St. John's teen Canada's top sea cadet
A St. John's teenager was named Canada's top sea cadet during a change of command ceremony in the city on Saturday.
Chief Petty Officer 1st Class Melissa Dinn, 17, was chosen from about 12,000 other cadets across the country.
The annual award recognizes a cadet that displays the highest level of leadership, positive attitude, enthusiasm and dedication to the sea cadet corps.
Caught off guard
Dinn, initially at a loss for words, said her selection came as a complete surprise.
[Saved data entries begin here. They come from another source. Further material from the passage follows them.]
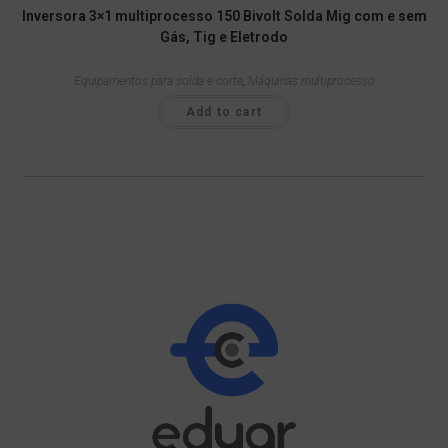
Inversora 3×1 multiprocesso 150 Bivolt Solda Mig com e sem
Gás, Tig e Eletrodo
Equipamentos para solda e corte
,
Máquinas multiprocesso
Add to cart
"This is my sixth year in it, and I try to be as dedicated and involved as I can," she said. "I've been a part of every team that I could be a part of. I've done everything I can to be involved in cadets and to give back to the program that has given so much to me."
The nation's top cadet is selected by a national panel which reviews applications from across Canada.
Donald Peckham, who sits on the national board for the Navy League of Canada, said the winner is chosen based on all around achievement from the first day they become a cadet.
"What they do in the corps, in the community, in school .... everything that young person does toward becoming a leader," said Peckham. "And Melissa definitely deserves it. She's the epitome of what cadets are all about. She puts everything into it and has achieved every award available in this corps and nationally. She's a credit to her community, her family, and to the corps."
To lead training
Dinn recently completed specialty training in marine engineering in British Columbia. And this summer she will be the chief cadet at HMCS Acadia in Cornwallis, N.S. That will put her in charge of almost 10,000 other cadets and their training.
"All senior cadets would go to her for advice or anything else they might need," said Lt. Georgina Bishop, adding that Dinn also had perfect attendance for all six years she's been a cadet.
"And that's not easy. She is the role model for all sea cadets, not only in Newfoundland and Labrador, but in Canada."
Dinn was asked if she had any advice for other teenagers seeking to make a difference.
"Join cadets. Do it today," she said.